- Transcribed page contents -
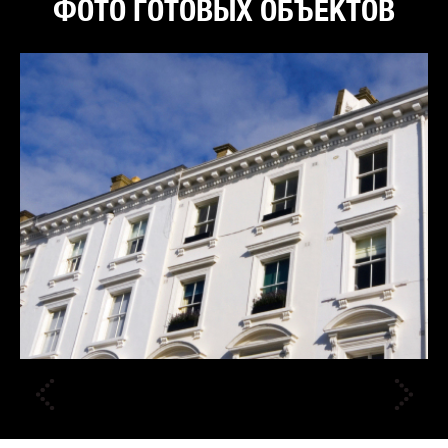
ФОТО ГОТОВЫХ ОБЪЕКТОВ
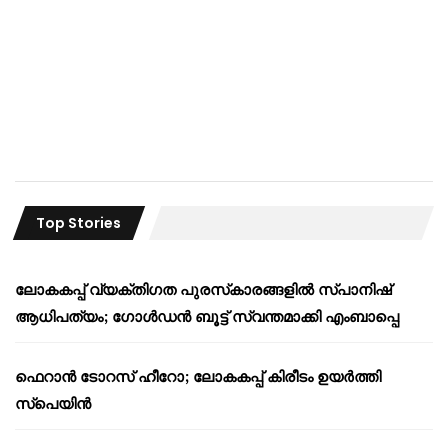
Top Stories
ലോകകപ്പ് വ്യക്തിഗത പുരസ്‌കാരങ്ങളിൽ സ്പാനിഷ്
ആധിപത്യം; ഗോൾഡൻ ബൂട്ട് സ്വന്തമാക്കി എംബാപ്പെ
ഫെറാൻ ടോറസ് ഹീറോ; ലോകകപ്പ് കിരീടം ഉയർത്തി
സ്പെയിൻ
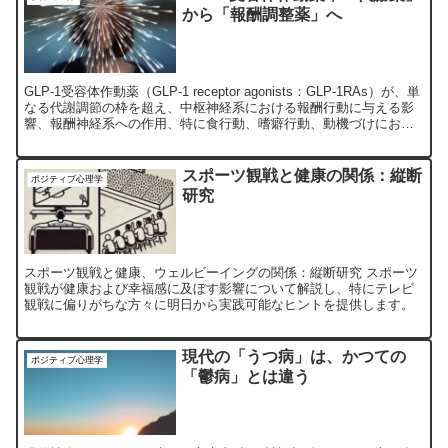
から「報酬調整薬」へ
GLP-1受容体作動薬（GLP-1 receptor agonists：GLP-1RAs）が、単
なる代謝調節の枠を超え、中枢神経系における報酬行動に与える影
響、報酬神経系への作用、特に食行動、嗜癖行動、動機づけにおけ
る役割を体系的に検討しています。
スポーツ観戦と健康の関係：縦断
ポジティブ心理学
研究
スポーツ観戦と健康、ウェルビーイングの関係：縦断研究 スポーツ
観戦が健康および幸福感に及ぼす影響について解説し、特にテレビ
観戦に偏りがちな方々に明日から実践可能なヒントを提供します。
現代の「うつ病」は、かつての
ポジティブ心理学
「鬱病」とは違う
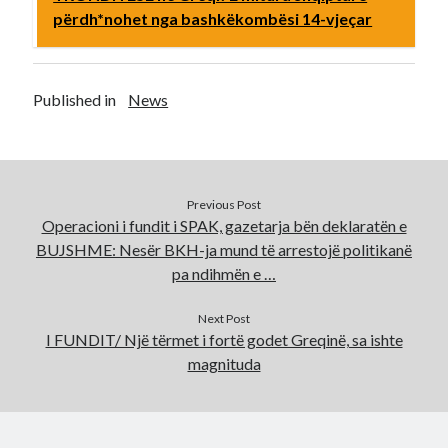
përdh*nohet nga bashkëkombësi 14-vjeçar
Published in
News
Previous Post
Operacioni i fundit i SPAK, gazetarja bën deklaratën e
BUJSHME: Nesër BKH-ja mund të arrestojë politikanë
pa ndihmën e …
Next Post
I FUNDIT/ Një tërmet i fortë godet Greqinë, sa ishte
magnituda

- Task prompt -
Because pictures are not wanted, give every entry above again exactly without them.

- Answer space -
ФОТО ГОТОВЫХ ОБЪЕКТОВ
Top Stories
ലോകകപ്പ് വ്യക്തിഗത പുരസ്‌കാരങ്ങളിൽ സ്പാനിഷ്
ആധിപത്യം; ഗോൾഡൻ ബൂട്ട് സ്വന്തമാക്കി എംബാപ്പെ
ഫെറാൻ ടോറസ് ഹീറോ; ലോകകപ്പ് കിരീടം ഉയർത്തി
സ്പെയിൻ
から「報酬調整薬」へ
GLP-1受容体作動薬（GLP-1 receptor agonists：GLP-1RAs）が、単
なる代謝調節の枠を超え、中枢神経系における報酬行動に与える影
響、報酬神経系への作用、特に食行動、嗜癖行動、動機づけにおけ
る役割を体系的に検討しています。
スポーツ観戦と健康の関係：縦断
ポジティブ心理学
研究
スポーツ観戦と健康、ウェルビーイングの関係：縦断研究 スポーツ
観戦が健康および幸福感に及ぼす影響について解説し、特にテレビ
観戦に偏りがちな方々に明日から実践可能なヒントを提供します。
現代の「うつ病」は、かつての
ポジティブ心理学
「鬱病」とは違う
përdh*nohet nga bashkëkombësi 14-vjeçar
Published in
News
Previous Post
Operacioni i fundit i SPAK, gazetarja bën deklaratën e
BUJSHME: Nesër BKH-ja mund të arrestojë politikanë
pa ndihmën e …
Next Post
I FUNDIT/ Një tërmet i fortë godet Greqinë, sa ishte
magnituda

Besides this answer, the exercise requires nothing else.